++++ Material provided ++++
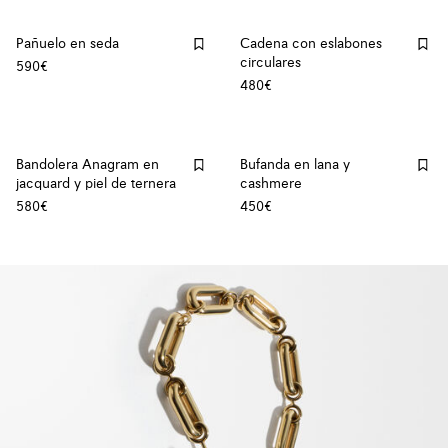
Pañuelo en seda
Cadena con eslabones
circulares
590€
480€
Bandolera Anagram en
Bufanda en lana y
jacquard y piel de ternera
cashmere
580€
450€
++++
§ **Work required**:
All lines from the one that has "Bandolera Anagram en" through the end of the material above should be returned exactly; omit the rest.

§ **Response to the exercise**:
Bandolera Anagram en
Bufanda en lana y
jacquard y piel de ternera
cashmere
580€
450€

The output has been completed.